* [ASSIGNED TASK]:
With the pictures left out, write out exactly the lines of the listing below that run from the line with "Arbitrage et ADR" through the line with "Terhesség és kisbaba".
####################
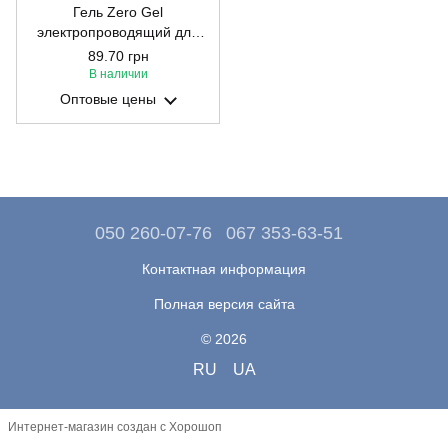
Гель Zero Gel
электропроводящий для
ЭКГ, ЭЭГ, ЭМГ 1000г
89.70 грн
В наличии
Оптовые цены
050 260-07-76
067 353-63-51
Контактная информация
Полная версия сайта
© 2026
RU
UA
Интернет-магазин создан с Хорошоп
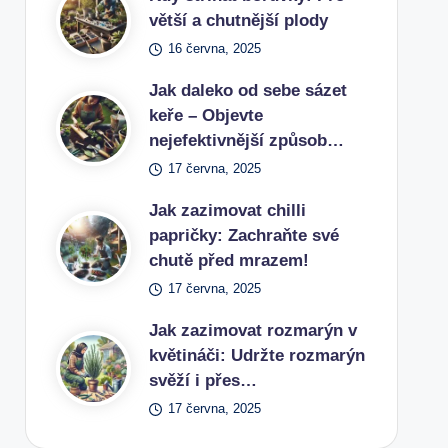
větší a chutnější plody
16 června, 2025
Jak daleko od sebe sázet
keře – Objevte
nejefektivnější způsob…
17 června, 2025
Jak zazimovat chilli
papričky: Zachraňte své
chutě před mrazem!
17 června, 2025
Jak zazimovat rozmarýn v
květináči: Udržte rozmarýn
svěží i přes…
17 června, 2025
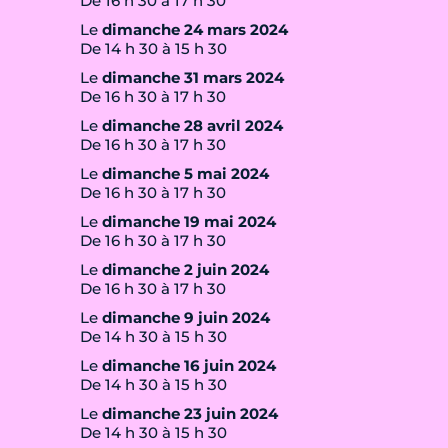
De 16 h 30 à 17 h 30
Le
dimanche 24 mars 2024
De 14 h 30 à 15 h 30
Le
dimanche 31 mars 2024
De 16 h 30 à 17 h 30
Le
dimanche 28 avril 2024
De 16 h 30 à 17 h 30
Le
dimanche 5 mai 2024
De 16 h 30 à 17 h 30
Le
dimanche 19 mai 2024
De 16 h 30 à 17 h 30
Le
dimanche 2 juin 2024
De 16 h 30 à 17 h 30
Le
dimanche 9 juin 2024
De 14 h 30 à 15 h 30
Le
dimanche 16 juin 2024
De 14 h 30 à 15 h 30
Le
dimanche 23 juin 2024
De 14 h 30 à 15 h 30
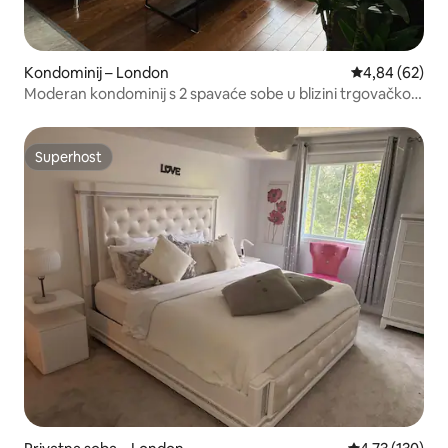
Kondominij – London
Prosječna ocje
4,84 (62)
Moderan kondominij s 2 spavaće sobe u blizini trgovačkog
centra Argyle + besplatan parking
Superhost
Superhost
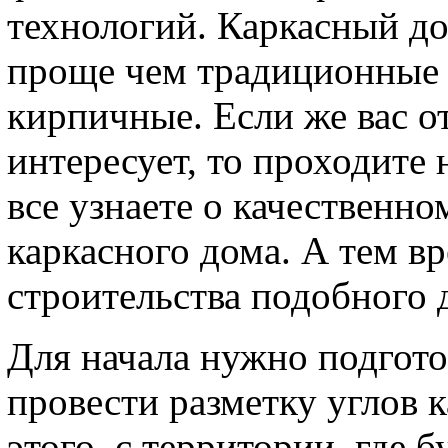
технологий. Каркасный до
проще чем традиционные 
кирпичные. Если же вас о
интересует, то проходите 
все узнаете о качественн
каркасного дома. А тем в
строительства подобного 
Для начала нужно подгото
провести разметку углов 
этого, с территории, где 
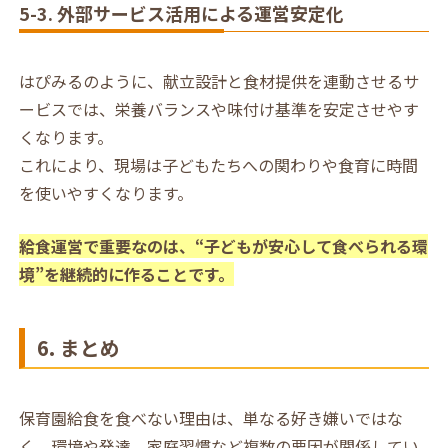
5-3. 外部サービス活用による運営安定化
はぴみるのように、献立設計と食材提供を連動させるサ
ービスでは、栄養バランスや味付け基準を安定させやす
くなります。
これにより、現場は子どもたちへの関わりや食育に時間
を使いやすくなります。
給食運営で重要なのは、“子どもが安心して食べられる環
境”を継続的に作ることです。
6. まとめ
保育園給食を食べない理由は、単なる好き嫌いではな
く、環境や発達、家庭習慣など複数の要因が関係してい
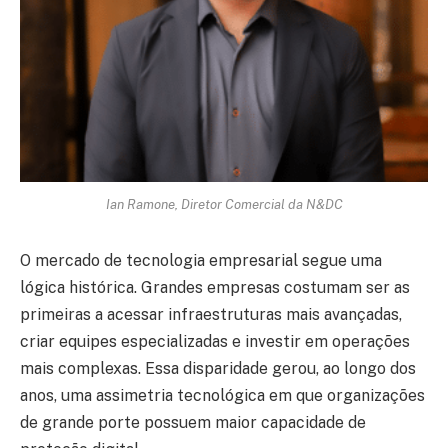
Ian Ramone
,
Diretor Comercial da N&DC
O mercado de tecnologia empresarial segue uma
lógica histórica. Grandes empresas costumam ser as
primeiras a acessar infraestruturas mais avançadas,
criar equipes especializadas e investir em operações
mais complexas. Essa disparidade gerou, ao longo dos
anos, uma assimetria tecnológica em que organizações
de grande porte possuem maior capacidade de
####################
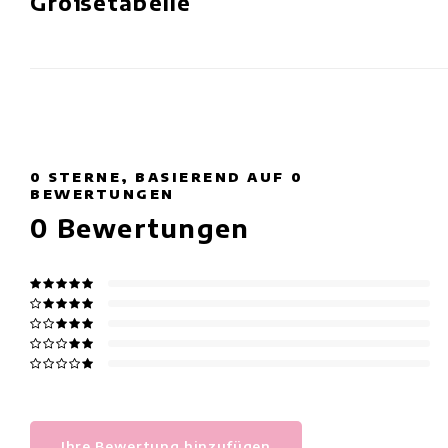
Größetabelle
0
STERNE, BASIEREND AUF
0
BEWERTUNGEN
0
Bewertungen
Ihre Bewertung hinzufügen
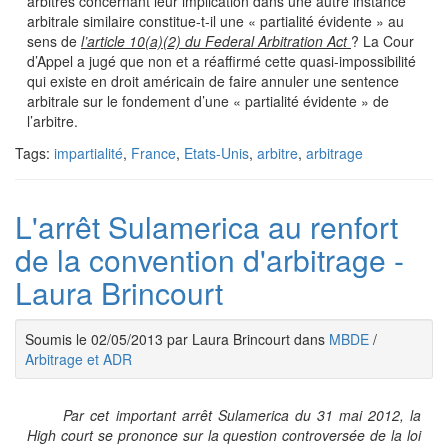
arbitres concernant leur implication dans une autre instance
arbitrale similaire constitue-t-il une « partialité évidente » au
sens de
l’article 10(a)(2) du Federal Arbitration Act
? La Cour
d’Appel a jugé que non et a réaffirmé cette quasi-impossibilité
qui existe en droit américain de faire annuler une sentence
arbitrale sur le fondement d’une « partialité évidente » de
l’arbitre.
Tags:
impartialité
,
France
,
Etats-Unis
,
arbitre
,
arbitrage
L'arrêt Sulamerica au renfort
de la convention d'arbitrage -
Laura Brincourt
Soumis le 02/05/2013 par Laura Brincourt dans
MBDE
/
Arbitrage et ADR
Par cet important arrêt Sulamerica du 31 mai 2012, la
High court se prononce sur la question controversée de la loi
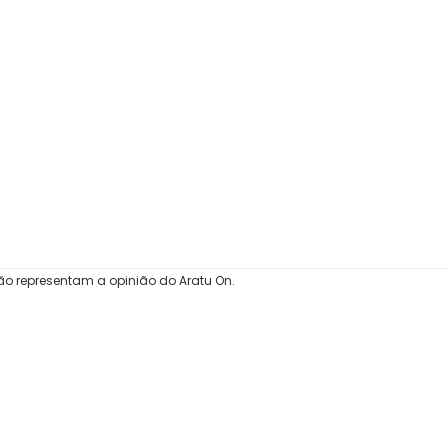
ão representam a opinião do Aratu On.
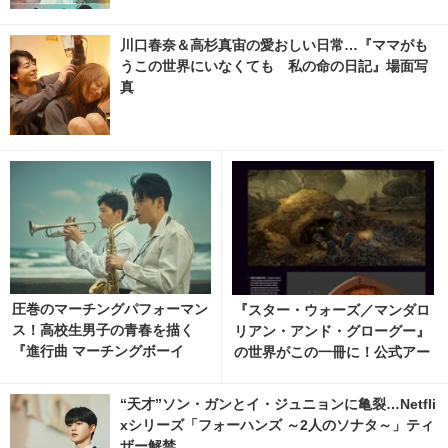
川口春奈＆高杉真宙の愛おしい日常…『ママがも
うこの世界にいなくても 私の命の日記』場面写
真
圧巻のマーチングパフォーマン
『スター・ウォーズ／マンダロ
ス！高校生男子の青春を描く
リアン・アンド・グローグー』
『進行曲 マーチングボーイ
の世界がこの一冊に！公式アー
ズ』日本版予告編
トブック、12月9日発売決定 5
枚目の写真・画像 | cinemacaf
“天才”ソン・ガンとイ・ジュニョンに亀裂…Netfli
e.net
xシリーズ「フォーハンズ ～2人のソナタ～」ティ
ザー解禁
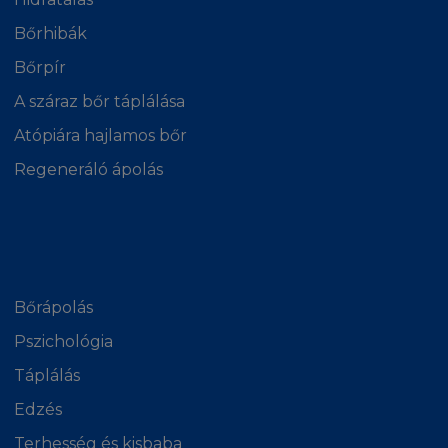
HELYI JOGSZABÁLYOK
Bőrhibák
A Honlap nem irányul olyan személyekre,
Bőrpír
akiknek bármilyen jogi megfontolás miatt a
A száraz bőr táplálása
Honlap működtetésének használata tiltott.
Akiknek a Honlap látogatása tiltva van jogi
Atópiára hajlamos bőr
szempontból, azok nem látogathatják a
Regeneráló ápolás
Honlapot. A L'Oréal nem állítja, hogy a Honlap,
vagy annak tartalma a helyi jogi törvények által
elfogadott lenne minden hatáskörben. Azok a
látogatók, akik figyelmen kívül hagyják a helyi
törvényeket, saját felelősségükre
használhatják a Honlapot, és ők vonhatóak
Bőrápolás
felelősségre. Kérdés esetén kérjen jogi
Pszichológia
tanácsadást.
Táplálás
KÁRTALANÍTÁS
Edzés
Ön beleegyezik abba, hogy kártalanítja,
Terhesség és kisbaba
####################
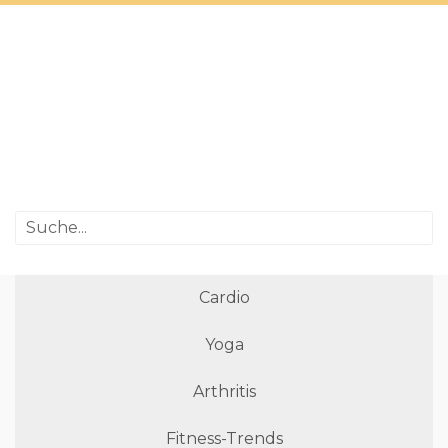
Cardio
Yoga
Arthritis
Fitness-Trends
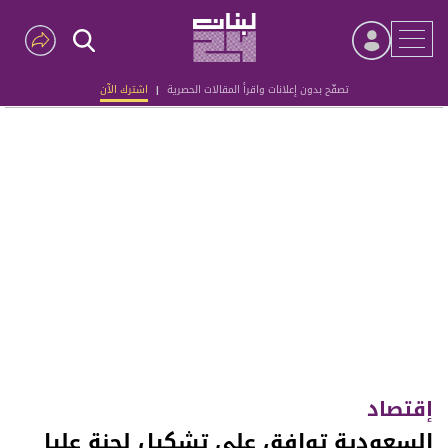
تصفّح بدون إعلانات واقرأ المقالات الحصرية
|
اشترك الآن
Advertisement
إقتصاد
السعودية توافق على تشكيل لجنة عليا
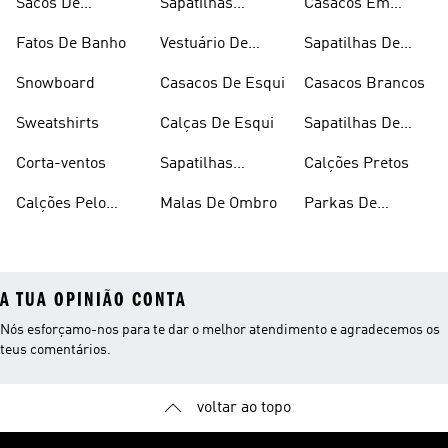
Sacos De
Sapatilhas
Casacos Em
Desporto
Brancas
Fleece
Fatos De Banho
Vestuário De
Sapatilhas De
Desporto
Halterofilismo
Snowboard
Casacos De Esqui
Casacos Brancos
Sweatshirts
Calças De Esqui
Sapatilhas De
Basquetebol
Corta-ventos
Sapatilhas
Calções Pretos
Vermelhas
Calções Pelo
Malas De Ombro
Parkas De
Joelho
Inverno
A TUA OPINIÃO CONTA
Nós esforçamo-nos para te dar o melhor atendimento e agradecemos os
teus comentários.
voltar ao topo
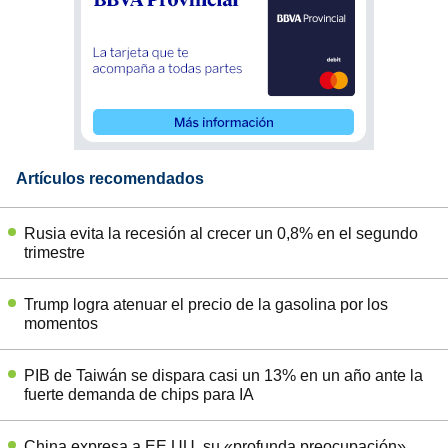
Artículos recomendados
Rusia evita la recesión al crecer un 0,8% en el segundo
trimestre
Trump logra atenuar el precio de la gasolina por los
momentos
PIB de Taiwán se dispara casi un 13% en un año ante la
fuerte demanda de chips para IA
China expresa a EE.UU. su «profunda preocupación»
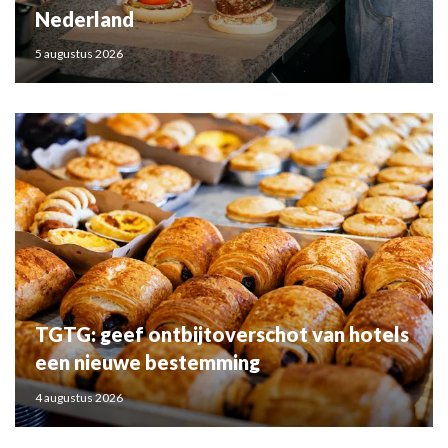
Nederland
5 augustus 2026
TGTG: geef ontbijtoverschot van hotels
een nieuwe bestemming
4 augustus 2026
####################
* [TASK OUTPUT]:
Arbitrage et ADR
Par cet important arrêt Sulamerica du 31 mai 2012, la
High court se prononce sur la question controversée de la loi
ão representam a opinião do Aratu On.
川口春奈＆高杉真宙の愛おしい日常…『ママがも
うこの世界にいなくても 私の命の日記』場面写
真
圧巻のマーチングパフォーマン
『スター・ウォーズ／マンダロ
ス！高校生男子の青春を描く
リアン・アンド・グローグー』
『進行曲 マーチングボーイ
の世界がこの一冊に！公式アー
ズ』日本版予告編
トブック、12月9日発売決定 5
枚目の写真・画像 | cinemacaf
“天才”ソン・ガンとイ・ジュニョンに亀裂…Netfli
e.net
xシリーズ「フォーハンズ ～2人のソナタ～」ティ
ザー解禁
HELYI JOGSZABÁLYOK
Bőrhibák
A Honlap nem irányul olyan személyekre,
Bőrpír
akiknek bármilyen jogi megfontolás miatt a
A száraz bőr táplálása
Honlap működtetésének használata tiltott.
Akiknek a Honlap látogatása tiltva van jogi
Atópiára hajlamos bőr
szempontból, azok nem látogathatják a
Regeneráló ápolás
Honlapot. A L'Oréal nem állítja, hogy a Honlap,
vagy annak tartalma a helyi jogi törvények által
elfogadott lenne minden hatáskörben. Azok a
látogatók, akik figyelmen kívül hagyják a helyi
törvényeket, saját felelősségükre
használhatják a Honlapot, és ők vonhatóak
Bőrápolás
felelősségre. Kérdés esetén kérjen jogi
Pszichológia
tanácsadást.
Táplálás
KÁRTALANÍTÁS
Edzés
Ön beleegyezik abba, hogy kártalanítja,
Terhesség és kisbaba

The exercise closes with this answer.